Partij van de Arbeid

(Vervolg)vragen van het lid Crone (PvdA) aan de minister-president en de minister van Economische Zaken betreffende illegale prijsafspraken in de CD-branche en de voormalige betrokkenheid daarbij van laatstgenoemde

1. Wordt tijdens de formatie aan een beoogd bewindspersoon gevraagd of hij/zij direkt of indirekt (bijvoorbeeld als verantwoordelijk directeur) betrokken is of is geweest bij enig strafrechtelijk of ander onderzoek van opsporingsautoriteiten en/of enige veroordeling of schikking, met name op beleidsterreinen waar betrokkene beleidsverantwoordelijkheden zal gaan dragen?

2. Zo ja, deelt u dan onze mening dat, gelet op de door u zo sterk benadrukte geloofwaardigheid van de politiek, het een onderdeel van de beoordeling van de politieke geschiktheid van een bewindspersoon moet zijn of betrokkene nog wel overtuigend kan opereren ten opzichte van burgers of bedrijven.

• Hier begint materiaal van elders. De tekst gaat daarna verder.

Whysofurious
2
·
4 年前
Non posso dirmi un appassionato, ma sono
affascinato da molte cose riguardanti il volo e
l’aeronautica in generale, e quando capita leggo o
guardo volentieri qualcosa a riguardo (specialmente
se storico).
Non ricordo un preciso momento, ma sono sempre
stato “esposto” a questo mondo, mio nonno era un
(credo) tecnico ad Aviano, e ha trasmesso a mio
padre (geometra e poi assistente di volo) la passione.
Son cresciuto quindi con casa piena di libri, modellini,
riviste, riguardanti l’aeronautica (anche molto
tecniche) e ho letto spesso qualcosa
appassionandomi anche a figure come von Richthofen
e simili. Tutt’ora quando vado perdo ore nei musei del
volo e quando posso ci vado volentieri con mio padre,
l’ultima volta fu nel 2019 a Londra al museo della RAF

Zullen burgers anders niet snel kunnen denken "u deed het toch zelf ook"? Kan hij/zij zelf keihard aanpakken wat hij/zij zelf deed?

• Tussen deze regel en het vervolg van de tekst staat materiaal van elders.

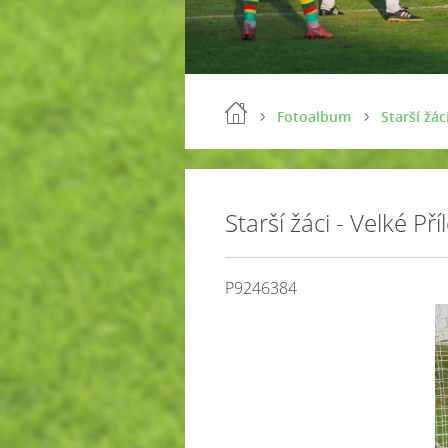
Fotoalbum
Starší žác
Starší žáci - Velké Př
P9246384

3. Zo nee, welke redenen zijn er om dergelijke vragen in het vervolg geen onderdeel te laten uitmaken van de gesprekken tijdens formatie?

4. Vindt u het juist dat een bedrijf systematisch notulen en verslagleggingen van vergaderingen vernietigt omdat van de bedrijfsstrategie zo weinig mogelijk op papier mag komen, of is de opvatting van het kabinet dat bedrijven niet alleen moeten volstaan met strikt volgens de wet verplichte archivering, maar dat van bedrijven in de verantwoordelijke samenleving mag worden verwacht dat zij meer bewaren zodat zij zich in veel bredere zin kunnen en willen verantwoorden tegenover maatschappelijke actoren en niet alleen de overheid (een rechtsgemeenschap is een waardengemeenschap)?